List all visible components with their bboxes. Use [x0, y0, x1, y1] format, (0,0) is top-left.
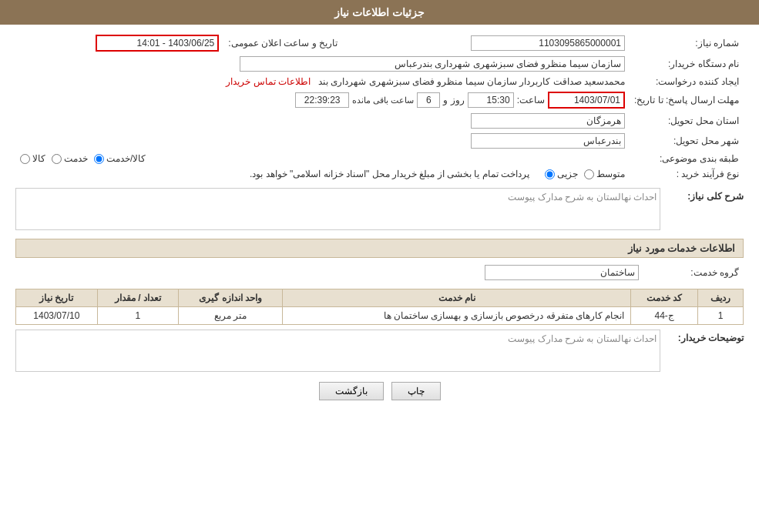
main-info-table: شماره نیاز: 1103095865000001 تاریخ و ساع… [15, 32, 744, 182]
category-radio-group: کالا/خدمت خدمت کالا [20, 153, 625, 164]
category-value: کالا/خدمت خدمت کالا [15, 151, 630, 166]
radio-kala-label: کالا [32, 153, 45, 164]
reply-time-label-text: ساعت: [517, 95, 545, 105]
reply-deadline-value: 1403/07/01 ساعت: 15:30 روز و 6 ساعت باقی… [15, 89, 630, 111]
page-title: جزئیات اطلاعات نیاز [334, 6, 425, 18]
contact-link[interactable]: اطلاعات تماس خریدار [226, 76, 311, 87]
purchase-type-label: نوع فرآیند خرید : [630, 166, 744, 182]
need-description-textarea[interactable] [15, 188, 660, 230]
radio-kala-khedmat-label: کالا/خدمت [106, 153, 146, 164]
delivery-city-label: شهر محل تحویل: [630, 131, 744, 151]
radio-item-mutawasit[interactable]: متوسط [584, 169, 625, 179]
cell-code: ج-44 [631, 307, 698, 325]
category-label: طبقه بندی موضوعی: [630, 151, 744, 166]
radio-item-kala-khedmat[interactable]: کالا/خدمت [94, 153, 146, 164]
radio-item-kala[interactable]: کالا [20, 153, 45, 164]
radio-kala-khedmat[interactable] [94, 154, 104, 164]
service-group-input: ساختمان [485, 265, 639, 280]
content-area: شماره نیاز: 1103095865000001 تاریخ و ساع… [0, 25, 759, 416]
service-group-table: گروه خدمت: ساختمان [15, 263, 744, 283]
button-row: چاپ بازگشت [15, 382, 744, 400]
buyer-notes-label: توضیحات خریدار: [667, 330, 744, 343]
services-section-title: اطلاعات خدمات مورد نیاز [15, 239, 744, 258]
row-reply-deadline: مهلت ارسال پاسخ: تا تاریخ: 1403/07/01 سا… [15, 89, 744, 111]
creator-label: ایجاد کننده درخواست: [630, 74, 744, 89]
col-quantity: تعداد / مقدار [97, 289, 179, 307]
row-need-number: شماره نیاز: 1103095865000001 تاریخ و ساع… [15, 32, 744, 54]
reply-days-input: 6 [417, 92, 440, 108]
page-wrapper: جزئیات اطلاعات نیاز شماره نیاز: 11030958… [0, 0, 759, 532]
buyer-org-value: سازمان سیما منظرو فضای سبزشهری شهرداری ب… [15, 54, 630, 74]
purchase-type-radio-group: متوسط جزیی [545, 169, 625, 179]
radio-khedmat-label: خدمت [64, 153, 88, 164]
reply-deadline-label: مهلت ارسال پاسخ: تا تاریخ: [630, 89, 744, 111]
radio-mutawasit-label: متوسط [596, 169, 625, 179]
row-purchase-type: نوع فرآیند خرید : متوسط جزیی [15, 166, 744, 182]
reply-time-input: 15:30 [468, 92, 514, 108]
reply-date-input: 1403/07/01 [548, 92, 625, 109]
radio-item-khedmat[interactable]: خدمت [52, 153, 88, 164]
creator-text: محمدسعید صداقت کاربردار سازمان سیما منظر… [318, 76, 625, 87]
purchase-note-text: پرداخت تمام یا بخشی از مبلغ خریدار محل "… [20, 169, 529, 179]
need-number-value: 1103095865000001 [373, 32, 630, 54]
services-table-body: 1 ج-44 انجام کارهای متفرقه درخصوص بازساز… [16, 307, 744, 325]
radio-kala[interactable] [20, 154, 30, 164]
buyer-org-label: نام دستگاه خریدار: [630, 54, 744, 74]
buyer-notes-textarea[interactable] [15, 330, 660, 372]
col-need-date: تاریخ نیاز [16, 289, 98, 307]
purchase-type-value: متوسط جزیی پرداخت تمام یا بخشی از مبلغ خ… [15, 166, 630, 182]
purchase-type-row: متوسط جزیی پرداخت تمام یا بخشی از مبلغ خ… [20, 169, 625, 179]
row-service-group: گروه خدمت: ساختمان [15, 263, 744, 283]
cell-unit: متر مربع [179, 307, 283, 325]
reply-remaining-time-input: 22:39:23 [295, 92, 349, 108]
table-row: 1 ج-44 انجام کارهای متفرقه درخصوص بازساز… [16, 307, 744, 325]
reply-day-label-text: روز و [443, 95, 464, 105]
radio-jozi[interactable] [545, 169, 555, 179]
delivery-province-value: هرمزگان [15, 111, 630, 131]
radio-jozi-label: جزیی [557, 169, 578, 179]
service-group-label: گروه خدمت: [643, 263, 744, 283]
col-service-name: نام خدمت [283, 289, 631, 307]
delivery-province-input: هرمزگان [471, 113, 625, 129]
buyer-notes-section: توضیحات خریدار: document.querySelector('… [15, 330, 744, 374]
need-number-input: 1103095865000001 [471, 35, 625, 51]
row-delivery-city: شهر محل تحویل: بندرعباس [15, 131, 744, 151]
announcement-date-value: 1403/06/25 - 14:01 [15, 32, 223, 54]
buyer-org-input: سازمان سیما منظرو فضای سبزشهری شهرداری ب… [240, 56, 625, 72]
cell-row-num: 1 [698, 307, 744, 325]
row-buyer-org: نام دستگاه خریدار: سازمان سیما منظرو فضا… [15, 54, 744, 74]
announcement-date-label: تاریخ و ساعت اعلان عمومی: [223, 32, 342, 54]
delivery-city-value: بندرعباس [15, 131, 630, 151]
services-table: ردیف کد خدمت نام خدمت واحد اندازه گیری ت… [15, 289, 744, 325]
creator-value: محمدسعید صداقت کاربردار سازمان سیما منظر… [15, 74, 630, 89]
page-header: جزئیات اطلاعات نیاز [0, 0, 759, 25]
delivery-city-input: بندرعباس [471, 133, 625, 149]
reply-remaining-label-text: ساعت باقی مانده [352, 95, 414, 105]
print-button[interactable]: چاپ [391, 382, 441, 400]
need-description-label: شرح کلی نیاز: [667, 188, 744, 202]
row-category: طبقه بندی موضوعی: کالا/خدمت خدمت کالا [15, 151, 744, 166]
need-description-section: شرح کلی نیاز: document.querySelector('[d… [15, 188, 744, 233]
radio-item-jozi[interactable]: جزیی [545, 169, 578, 179]
services-header-row: ردیف کد خدمت نام خدمت واحد اندازه گیری ت… [16, 289, 744, 307]
need-number-label: شماره نیاز: [630, 32, 744, 54]
service-group-value: ساختمان [15, 263, 643, 283]
cell-quantity: 1 [97, 307, 179, 325]
delivery-province-label: استان محل تحویل: [630, 111, 744, 131]
col-service-code: کد خدمت [631, 289, 698, 307]
cell-date: 1403/07/10 [16, 307, 98, 325]
radio-khedmat[interactable] [52, 154, 62, 164]
col-row-num: ردیف [698, 289, 744, 307]
reply-time-row: 1403/07/01 ساعت: 15:30 روز و 6 ساعت باقی… [20, 92, 625, 109]
announcement-date-input: 1403/06/25 - 14:01 [96, 35, 219, 52]
radio-mutawasit[interactable] [584, 169, 594, 179]
services-table-header: ردیف کد خدمت نام خدمت واحد اندازه گیری ت… [16, 289, 744, 307]
back-button[interactable]: بازگشت [319, 382, 384, 400]
col-unit: واحد اندازه گیری [179, 289, 283, 307]
row-creator: ایجاد کننده درخواست: محمدسعید صداقت کارب… [15, 74, 744, 89]
cell-name: انجام کارهای متفرقه درخصوص بازسازی و بهس… [283, 307, 631, 325]
row-delivery-province: استان محل تحویل: هرمزگان [15, 111, 744, 131]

__WHAT IS EXPECTED__. Each record above, in full: return it exactly, pictures excluded.

__ANSWER AREA__.
List all visible components with their bboxes. Use [x0, y0, x1, y1] format, (0,0) is top-left.
main-info-table: شماره نیاز: 1103095865000001 تاریخ و ساع… [15, 32, 744, 182]
category-radio-group: کالا/خدمت خدمت کالا [20, 153, 625, 164]
category-value: کالا/خدمت خدمت کالا [15, 151, 630, 166]
radio-kala-label: کالا [32, 153, 45, 164]
reply-time-label-text: ساعت: [517, 95, 545, 105]
reply-deadline-value: 1403/07/01 ساعت: 15:30 روز و 6 ساعت باقی… [15, 89, 630, 111]
page-title: جزئیات اطلاعات نیاز [334, 6, 425, 18]
contact-link[interactable]: اطلاعات تماس خریدار [226, 76, 311, 87]
purchase-type-label: نوع فرآیند خرید : [630, 166, 744, 182]
need-description-textarea[interactable] [15, 188, 660, 230]
radio-kala-khedmat-label: کالا/خدمت [106, 153, 146, 164]
delivery-city-label: شهر محل تحویل: [630, 131, 744, 151]
radio-item-mutawasit[interactable]: متوسط [584, 169, 625, 179]
cell-code: ج-44 [631, 307, 698, 325]
category-label: طبقه بندی موضوعی: [630, 151, 744, 166]
radio-item-kala-khedmat[interactable]: کالا/خدمت [94, 153, 146, 164]
radio-item-kala[interactable]: کالا [20, 153, 45, 164]
radio-kala-khedmat[interactable] [94, 154, 104, 164]
service-group-input: ساختمان [485, 265, 639, 280]
content-area: شماره نیاز: 1103095865000001 تاریخ و ساع… [0, 25, 759, 416]
service-group-table: گروه خدمت: ساختمان [15, 263, 744, 283]
button-row: چاپ بازگشت [15, 382, 744, 400]
buyer-notes-label: توضیحات خریدار: [667, 330, 744, 343]
services-section-title: اطلاعات خدمات مورد نیاز [15, 239, 744, 258]
row-reply-deadline: مهلت ارسال پاسخ: تا تاریخ: 1403/07/01 سا… [15, 89, 744, 111]
creator-label: ایجاد کننده درخواست: [630, 74, 744, 89]
col-quantity: تعداد / مقدار [97, 289, 179, 307]
row-need-number: شماره نیاز: 1103095865000001 تاریخ و ساع… [15, 32, 744, 54]
reply-days-input: 6 [417, 92, 440, 108]
page-wrapper: جزئیات اطلاعات نیاز شماره نیاز: 11030958… [0, 0, 759, 532]
buyer-org-value: سازمان سیما منظرو فضای سبزشهری شهرداری ب… [15, 54, 630, 74]
purchase-type-radio-group: متوسط جزیی [545, 169, 625, 179]
radio-khedmat-label: خدمت [64, 153, 88, 164]
reply-deadline-label: مهلت ارسال پاسخ: تا تاریخ: [630, 89, 744, 111]
radio-mutawasit-label: متوسط [596, 169, 625, 179]
row-purchase-type: نوع فرآیند خرید : متوسط جزیی [15, 166, 744, 182]
reply-time-input: 15:30 [468, 92, 514, 108]
reply-date-input: 1403/07/01 [548, 92, 625, 109]
radio-item-khedmat[interactable]: خدمت [52, 153, 88, 164]
creator-text: محمدسعید صداقت کاربردار سازمان سیما منظر… [318, 76, 625, 87]
purchase-note-text: پرداخت تمام یا بخشی از مبلغ خریدار محل "… [20, 169, 529, 179]
need-number-value: 1103095865000001 [373, 32, 630, 54]
services-table-body: 1 ج-44 انجام کارهای متفرقه درخصوص بازساز… [16, 307, 744, 325]
radio-kala[interactable] [20, 154, 30, 164]
buyer-org-label: نام دستگاه خریدار: [630, 54, 744, 74]
buyer-notes-textarea[interactable] [15, 330, 660, 372]
col-need-date: تاریخ نیاز [16, 289, 98, 307]
purchase-type-value: متوسط جزیی پرداخت تمام یا بخشی از مبلغ خ… [15, 166, 630, 182]
purchase-type-row: متوسط جزیی پرداخت تمام یا بخشی از مبلغ خ… [20, 169, 625, 179]
row-service-group: گروه خدمت: ساختمان [15, 263, 744, 283]
cell-unit: متر مربع [179, 307, 283, 325]
reply-remaining-time-input: 22:39:23 [295, 92, 349, 108]
table-row: 1 ج-44 انجام کارهای متفرقه درخصوص بازساز… [16, 307, 744, 325]
reply-day-label-text: روز و [443, 95, 464, 105]
radio-jozi[interactable] [545, 169, 555, 179]
delivery-province-value: هرمزگان [15, 111, 630, 131]
radio-jozi-label: جزیی [557, 169, 578, 179]
service-group-label: گروه خدمت: [643, 263, 744, 283]
col-service-name: نام خدمت [283, 289, 631, 307]
delivery-province-input: هرمزگان [471, 113, 625, 129]
buyer-notes-section: توضیحات خریدار: document.querySelector('… [15, 330, 744, 374]
need-number-input: 1103095865000001 [471, 35, 625, 51]
row-delivery-city: شهر محل تحویل: بندرعباس [15, 131, 744, 151]
announcement-date-value: 1403/06/25 - 14:01 [15, 32, 223, 54]
buyer-org-input: سازمان سیما منظرو فضای سبزشهری شهرداری ب… [240, 56, 625, 72]
cell-row-num: 1 [698, 307, 744, 325]
row-buyer-org: نام دستگاه خریدار: سازمان سیما منظرو فضا… [15, 54, 744, 74]
announcement-date-label: تاریخ و ساعت اعلان عمومی: [223, 32, 342, 54]
delivery-city-value: بندرعباس [15, 131, 630, 151]
services-table: ردیف کد خدمت نام خدمت واحد اندازه گیری ت… [15, 289, 744, 325]
creator-value: محمدسعید صداقت کاربردار سازمان سیما منظر… [15, 74, 630, 89]
page-header: جزئیات اطلاعات نیاز [0, 0, 759, 25]
delivery-city-input: بندرعباس [471, 133, 625, 149]
reply-remaining-label-text: ساعت باقی مانده [352, 95, 414, 105]
print-button[interactable]: چاپ [391, 382, 441, 400]
need-description-label: شرح کلی نیاز: [667, 188, 744, 202]
row-category: طبقه بندی موضوعی: کالا/خدمت خدمت کالا [15, 151, 744, 166]
need-description-section: شرح کلی نیاز: document.querySelector('[d… [15, 188, 744, 233]
radio-item-jozi[interactable]: جزیی [545, 169, 578, 179]
services-header-row: ردیف کد خدمت نام خدمت واحد اندازه گیری ت… [16, 289, 744, 307]
need-number-label: شماره نیاز: [630, 32, 744, 54]
service-group-value: ساختمان [15, 263, 643, 283]
cell-quantity: 1 [97, 307, 179, 325]
delivery-province-label: استان محل تحویل: [630, 111, 744, 131]
col-service-code: کد خدمت [631, 289, 698, 307]
cell-date: 1403/07/10 [16, 307, 98, 325]
radio-khedmat[interactable] [52, 154, 62, 164]
col-row-num: ردیف [698, 289, 744, 307]
reply-time-row: 1403/07/01 ساعت: 15:30 روز و 6 ساعت باقی… [20, 92, 625, 109]
announcement-date-input: 1403/06/25 - 14:01 [96, 35, 219, 52]
radio-mutawasit[interactable] [584, 169, 594, 179]
services-table-header: ردیف کد خدمت نام خدمت واحد اندازه گیری ت… [16, 289, 744, 307]
back-button[interactable]: بازگشت [319, 382, 384, 400]
col-unit: واحد اندازه گیری [179, 289, 283, 307]
row-creator: ایجاد کننده درخواست: محمدسعید صداقت کارب… [15, 74, 744, 89]
cell-name: انجام کارهای متفرقه درخصوص بازسازی و بهس… [283, 307, 631, 325]
row-delivery-province: استان محل تحویل: هرمزگان [15, 111, 744, 131]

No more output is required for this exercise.